Race relations, and the consequences of not co-operating, drives the plot, but in fact nothing really develops between Belafonte and Ryan. The characters don’t learn anything or grow. I am not one who demands such progress in movie characters, but since so much of the film deals with their problems and backgrounds – that these are three dimensional men is to the writing’s credit – I expected more of a pay-out at the end. The climax is suspenseful; the conclusion is disappointing.

The acting is fine. Belafonte is very good as a man who pins all his hopes (which aren’t much) on this one adventure. He orbits his ex-wife and their child, hoping to land in their lives once more. Ryan is a violent, angry man, though we’ve seen him play that sort before (eg. On Dangerous Ground, in which Begley was his co-star), and he’s portrayed a bigot previously, too (eg. Crossfire, in which he acted with Gloria Grahame, also in Odds Against Tomorrow). Ryan is fully convincing in everything he does. Begley is probably the most sympathetic character, embittered by his past; his crime was ‘not talking’, probably referring to refusing to give up corrupt colleagues in the police, and so has a kind of honour. The supporting cast (including an uncredited Wayne Rogers in a small part) are all good.

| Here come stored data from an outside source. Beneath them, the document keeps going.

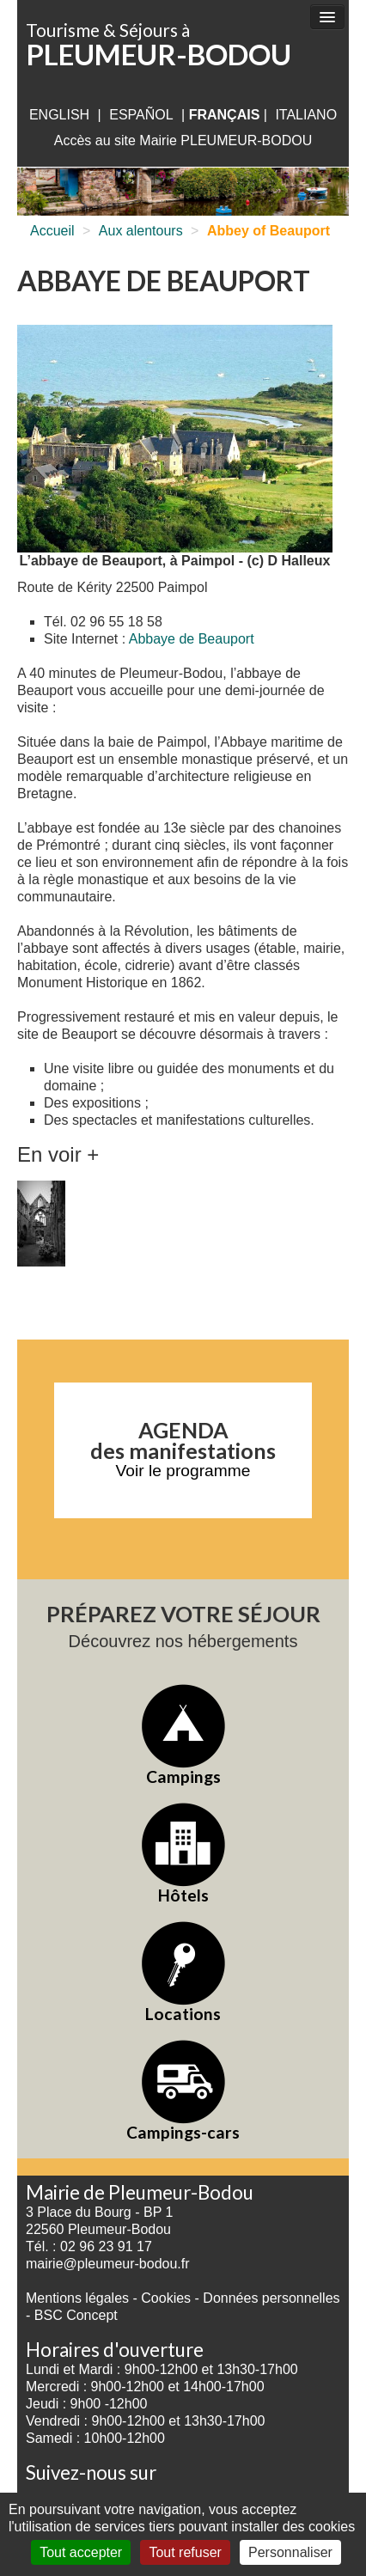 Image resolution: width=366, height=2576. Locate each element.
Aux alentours (141, 230)
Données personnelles (271, 2298)
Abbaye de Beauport (191, 639)
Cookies (166, 2298)
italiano (306, 114)
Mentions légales (77, 2298)
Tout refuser (185, 2552)
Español (141, 114)
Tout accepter (81, 2552)
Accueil (52, 230)
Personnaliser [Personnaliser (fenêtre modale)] (290, 2552)
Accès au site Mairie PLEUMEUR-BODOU (183, 140)
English (59, 114)
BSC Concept (76, 2315) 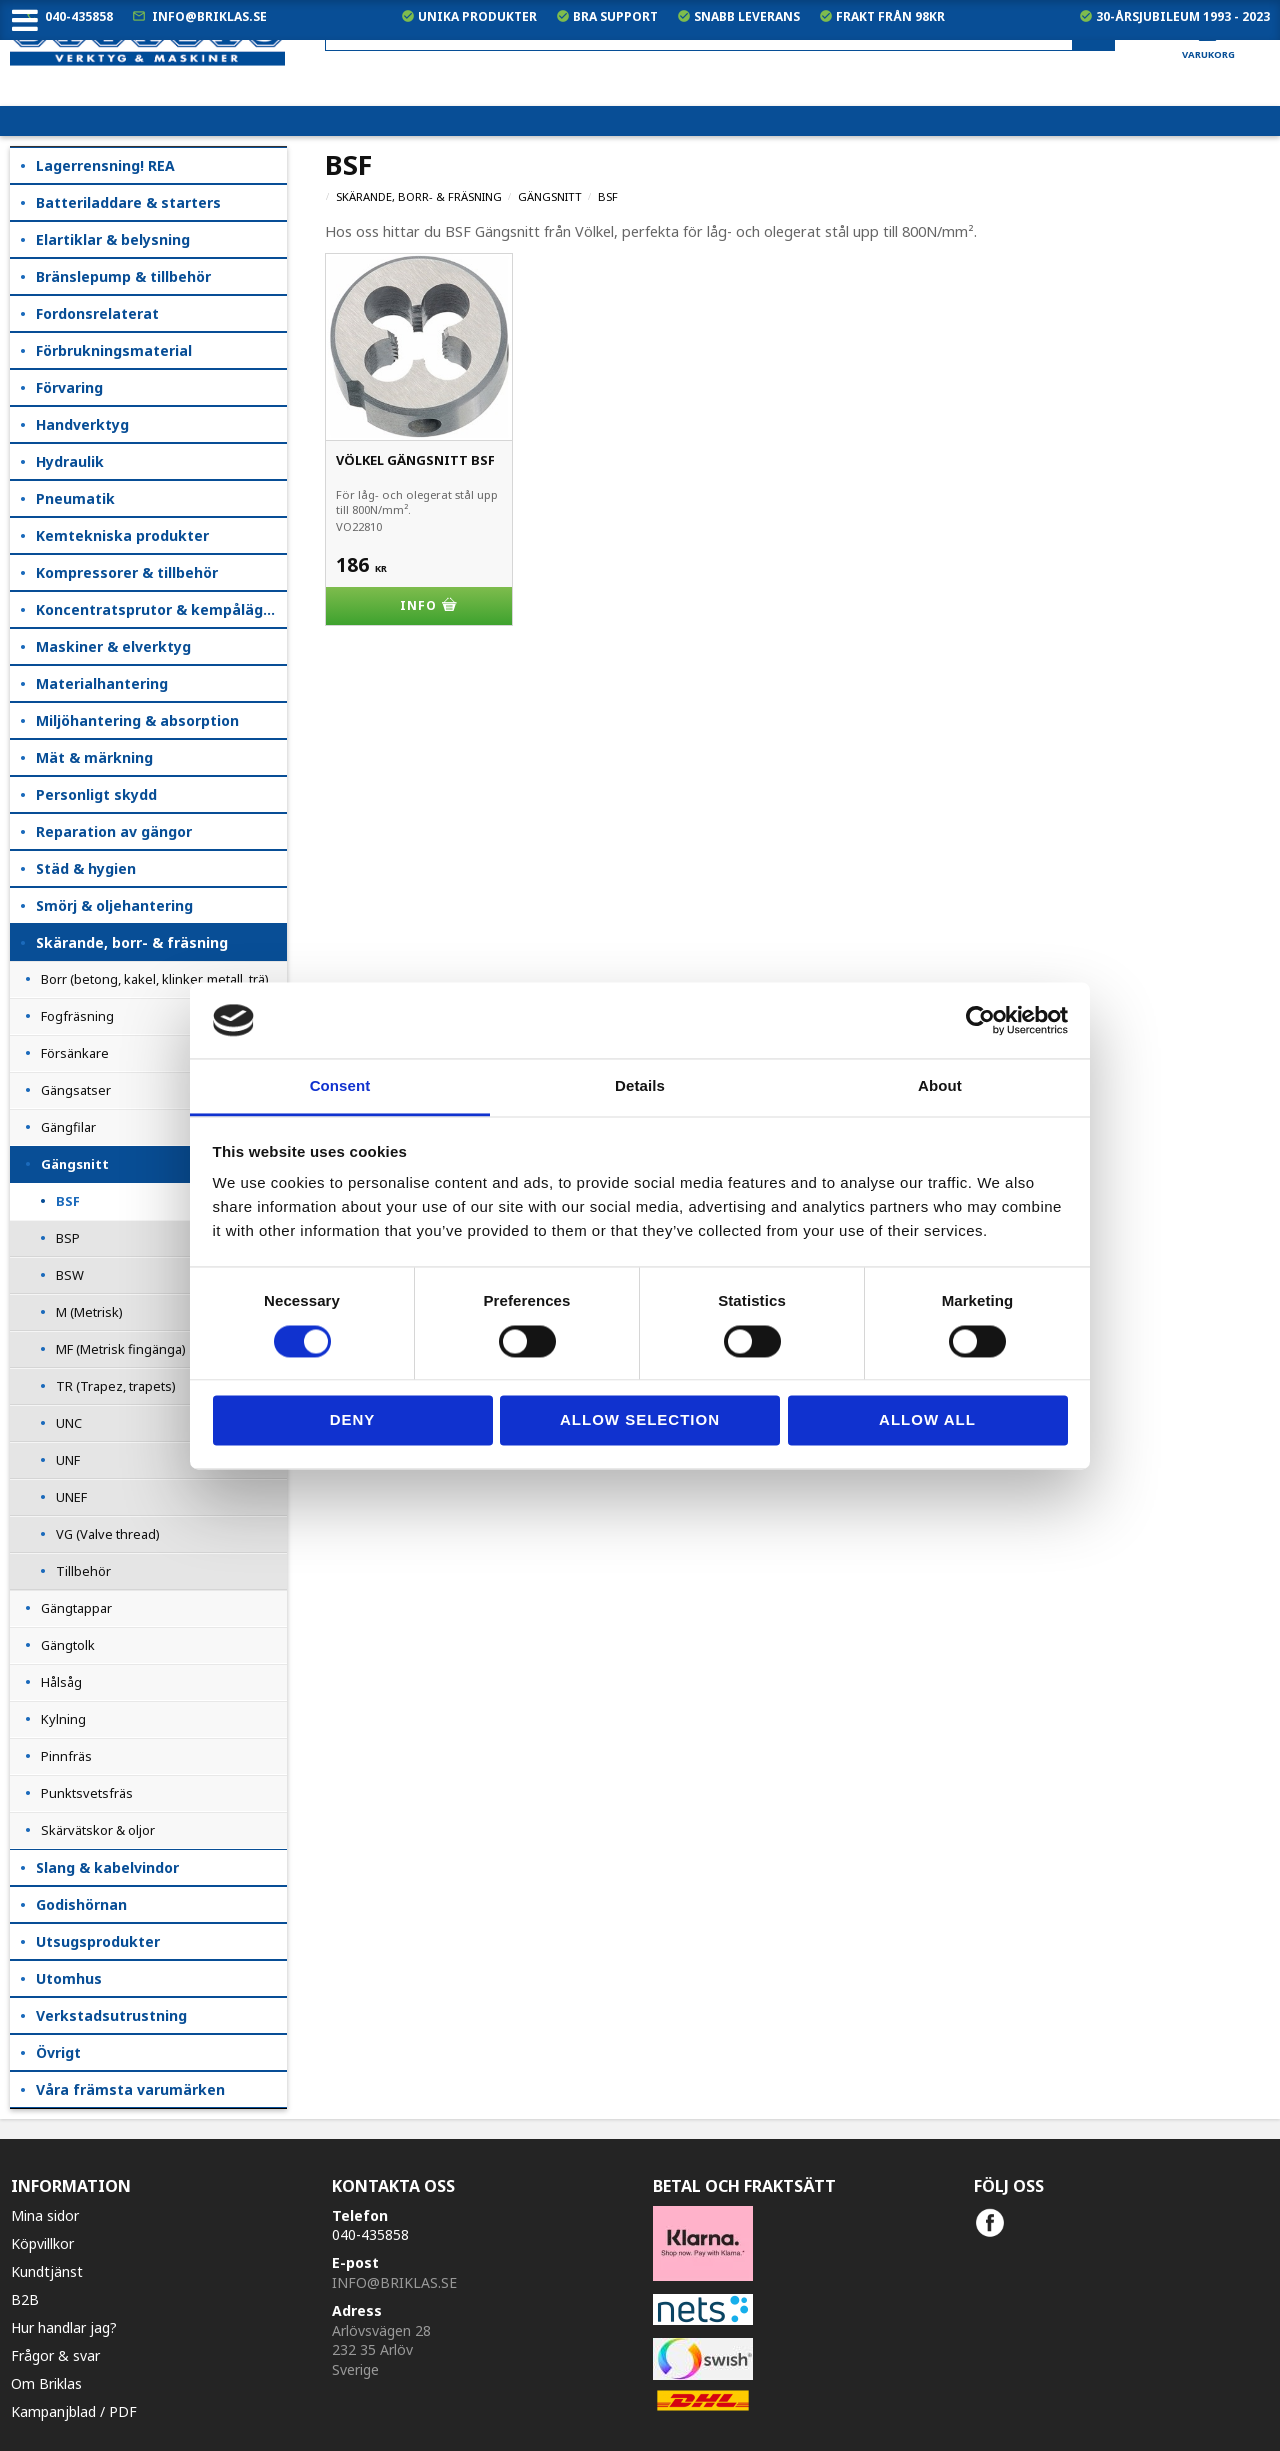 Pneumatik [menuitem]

The bleakness of the race issue as shown in Odds Against Tomorrow is certainly valid. But as drama, it leaves something, literally, to be desired. Compare it to, for instance, The Defiant Ones, from the year previous, or In the Heat of the Night, and it comes across as unfinished, or perhaps unrefined. Maybe it was meant to be as rough as its characters; that should apply to the story, though, and not the movie.

While there is much to recommend it, Odds Against Tomorrow seems to be missing something, and it is that which leaves the viewer unsatisfied at its end.